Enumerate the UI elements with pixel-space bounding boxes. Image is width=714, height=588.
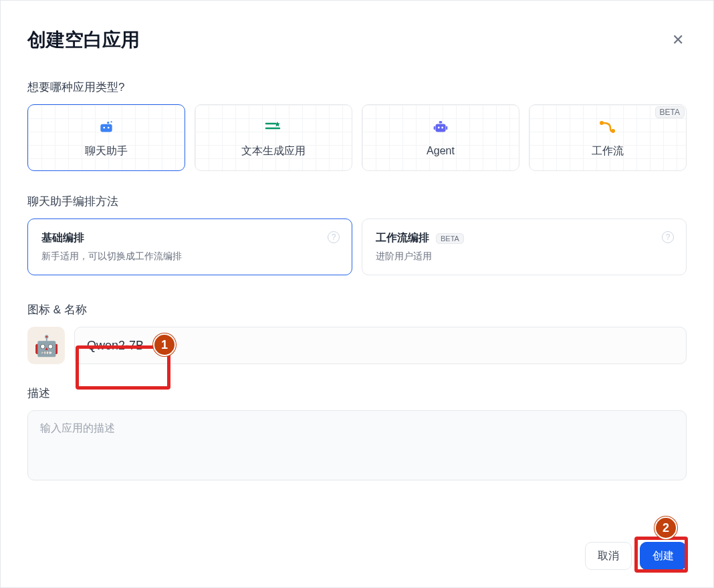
svg-point-1 — [107, 121, 109, 123]
svg-rect-7 — [435, 124, 445, 132]
help-icon[interactable]: ? — [328, 231, 340, 243]
svg-point-3 — [103, 126, 105, 128]
cancel-button[interactable]: 取消 — [585, 542, 632, 570]
orchestration-card-workflow[interactable]: ? 工作流编排 BETA 进阶用户适用 — [362, 218, 687, 275]
svg-point-2 — [111, 121, 112, 122]
card-label: 文本生成应用 — [241, 144, 306, 158]
workflow-icon — [598, 118, 617, 136]
app-name-input[interactable] — [74, 327, 687, 364]
app-type-label: 想要哪种应用类型? — [27, 80, 687, 95]
create-button[interactable]: 创建 — [640, 542, 687, 570]
orchestration-label: 聊天助手编排方法 — [27, 194, 687, 209]
app-type-card-workflow[interactable]: BETA 工作流 — [529, 104, 687, 171]
app-icon-picker[interactable]: 🤖 — [27, 327, 65, 364]
description-textarea[interactable] — [27, 410, 687, 480]
icon-name-label: 图标 & 名称 — [27, 302, 687, 317]
name-row: 🤖 — [27, 327, 687, 364]
svg-rect-0 — [100, 124, 112, 132]
create-app-dialog: 创建空白应用 ✕ 想要哪种应用类型? 聊天助手 文本生成应用 Agent BET — [0, 0, 714, 588]
description-label: 描述 — [27, 386, 687, 401]
card-label: 聊天助手 — [85, 144, 128, 158]
method-desc: 新手适用，可以切换成工作流编排 — [41, 251, 338, 263]
dialog-header: 创建空白应用 ✕ — [27, 27, 687, 53]
chat-bot-icon — [97, 118, 116, 136]
dialog-title: 创建空白应用 — [27, 27, 140, 53]
close-button[interactable]: ✕ — [669, 29, 687, 51]
close-icon: ✕ — [672, 31, 684, 48]
beta-badge: BETA — [655, 106, 685, 118]
app-type-row: 聊天助手 文本生成应用 Agent BETA 工作流 — [27, 104, 687, 171]
app-type-card-chat[interactable]: 聊天助手 — [27, 104, 185, 171]
svg-rect-11 — [434, 126, 435, 130]
text-gen-icon — [264, 118, 283, 136]
beta-badge: BETA — [436, 233, 464, 244]
agent-robot-icon — [431, 118, 450, 137]
svg-rect-8 — [439, 121, 442, 123]
svg-point-9 — [438, 127, 440, 129]
card-label: 工作流 — [592, 144, 624, 158]
app-type-card-textgen[interactable]: 文本生成应用 — [195, 104, 352, 171]
svg-point-10 — [441, 127, 443, 129]
robot-avatar-icon: 🤖 — [34, 334, 59, 357]
svg-point-4 — [108, 126, 110, 128]
method-title: 基础编排 — [41, 231, 84, 245]
orchestration-row: ? 基础编排 新手适用，可以切换成工作流编排 ? 工作流编排 BETA 进阶用户… — [27, 218, 687, 275]
svg-rect-12 — [446, 126, 447, 130]
orchestration-card-basic[interactable]: ? 基础编排 新手适用，可以切换成工作流编排 — [27, 218, 352, 275]
card-label: Agent — [427, 145, 455, 157]
method-desc: 进阶用户适用 — [376, 251, 673, 263]
dialog-footer: 取消 创建 — [585, 542, 687, 570]
app-type-card-agent[interactable]: Agent — [362, 104, 519, 171]
help-icon[interactable]: ? — [662, 231, 674, 243]
annotation-marker-2: 2 — [654, 517, 677, 539]
method-title: 工作流编排 — [376, 231, 429, 245]
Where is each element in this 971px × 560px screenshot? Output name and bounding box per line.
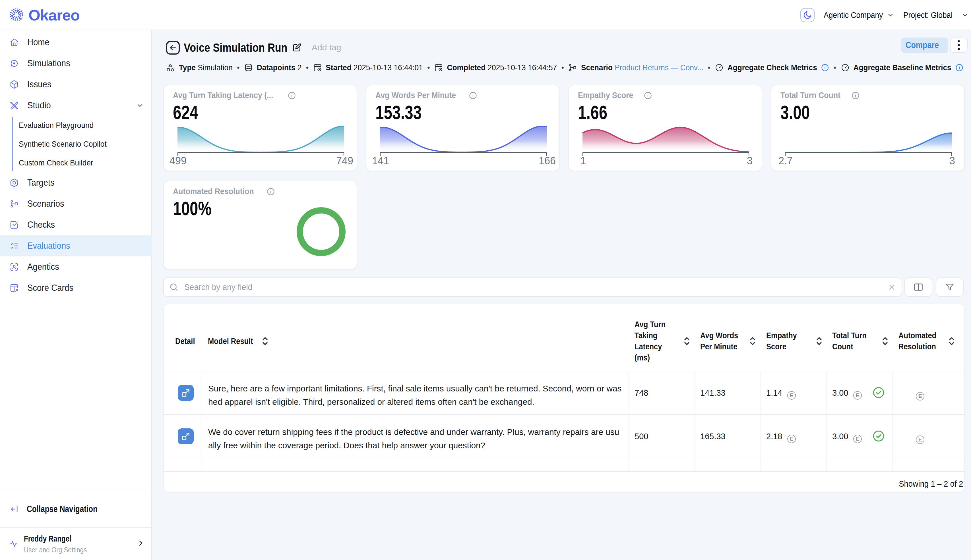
- svg-text:3: 3: [949, 155, 955, 167]
- svg-text:499: 499: [170, 155, 187, 167]
- svg-text:166: 166: [539, 155, 556, 167]
- svg-text:749: 749: [336, 155, 353, 167]
- svg-text:1: 1: [580, 155, 586, 167]
- svg-text:3: 3: [747, 155, 752, 167]
- svg-text:2.7: 2.7: [778, 155, 792, 167]
- svg-text:141: 141: [372, 155, 389, 167]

★ ★ ★

# [WHAT YOU ARE ASKED TO DO]
Each line of the records is to be reproduced exactly, and each picture dropped.

# [TASK RESULT]
Enumerate the UI elements with pixel-space bounding boxes. Image is width=714, height=588.
svg-point-1 — [107, 121, 109, 123]
svg-rect-7 — [435, 124, 445, 132]
help-icon[interactable]: ? — [328, 231, 340, 243]
svg-point-3 — [103, 126, 105, 128]
cancel-button[interactable]: 取消 — [585, 542, 632, 570]
orchestration-card-workflow[interactable]: ? 工作流编排 BETA 进阶用户适用 — [362, 218, 687, 275]
svg-point-2 — [111, 121, 112, 122]
card-label: 文本生成应用 — [241, 144, 306, 158]
workflow-icon — [598, 118, 617, 136]
app-name-input[interactable] — [74, 327, 687, 364]
app-type-label: 想要哪种应用类型? — [27, 80, 687, 95]
create-button[interactable]: 创建 — [640, 542, 687, 570]
orchestration-label: 聊天助手编排方法 — [27, 194, 687, 209]
app-type-card-workflow[interactable]: BETA 工作流 — [529, 104, 687, 171]
app-icon-picker[interactable]: 🤖 — [27, 327, 65, 364]
description-textarea[interactable] — [27, 410, 687, 480]
icon-name-label: 图标 & 名称 — [27, 302, 687, 317]
name-row: 🤖 — [27, 327, 687, 364]
svg-rect-0 — [100, 124, 112, 132]
create-app-dialog: 创建空白应用 ✕ 想要哪种应用类型? 聊天助手 文本生成应用 Agent BET — [0, 0, 714, 588]
description-label: 描述 — [27, 386, 687, 401]
card-label: 聊天助手 — [85, 144, 128, 158]
method-desc: 新手适用，可以切换成工作流编排 — [41, 251, 338, 263]
dialog-header: 创建空白应用 ✕ — [27, 27, 687, 53]
chat-bot-icon — [97, 118, 116, 136]
dialog-title: 创建空白应用 — [27, 27, 140, 53]
close-button[interactable]: ✕ — [669, 29, 687, 51]
close-icon: ✕ — [672, 31, 684, 48]
beta-badge: BETA — [655, 106, 685, 118]
app-type-row: 聊天助手 文本生成应用 Agent BETA 工作流 — [27, 104, 687, 171]
app-type-card-chat[interactable]: 聊天助手 — [27, 104, 185, 171]
svg-rect-11 — [434, 126, 435, 130]
text-gen-icon — [264, 118, 283, 136]
beta-badge: BETA — [436, 233, 464, 244]
agent-robot-icon — [431, 118, 450, 137]
svg-rect-8 — [439, 121, 442, 123]
svg-point-9 — [438, 127, 440, 129]
card-label: 工作流 — [592, 144, 624, 158]
app-type-card-textgen[interactable]: 文本生成应用 — [195, 104, 352, 171]
svg-point-10 — [441, 127, 443, 129]
robot-avatar-icon: 🤖 — [34, 334, 59, 357]
svg-point-4 — [108, 126, 110, 128]
method-title: 基础编排 — [41, 231, 84, 245]
orchestration-row: ? 基础编排 新手适用，可以切换成工作流编排 ? 工作流编排 BETA 进阶用户… — [27, 218, 687, 275]
svg-rect-12 — [446, 126, 447, 130]
orchestration-card-basic[interactable]: ? 基础编排 新手适用，可以切换成工作流编排 — [27, 218, 352, 275]
card-label: Agent — [427, 145, 455, 157]
method-desc: 进阶用户适用 — [376, 251, 673, 263]
dialog-footer: 取消 创建 — [585, 542, 687, 570]
app-type-card-agent[interactable]: Agent — [362, 104, 519, 171]
help-icon[interactable]: ? — [662, 231, 674, 243]
annotation-marker-2: 2 — [654, 517, 677, 539]
method-title: 工作流编排 — [376, 231, 429, 245]
Where is each element in this 971px × 560px screenshot? Output name and bounding box per line.
- svg-text:3: 3: [949, 155, 955, 167]
- svg-text:499: 499: [170, 155, 187, 167]
- svg-text:166: 166: [539, 155, 556, 167]
- svg-text:749: 749: [336, 155, 353, 167]
- svg-text:1: 1: [580, 155, 586, 167]
- svg-text:3: 3: [747, 155, 752, 167]
- svg-text:2.7: 2.7: [778, 155, 792, 167]
- svg-text:141: 141: [372, 155, 389, 167]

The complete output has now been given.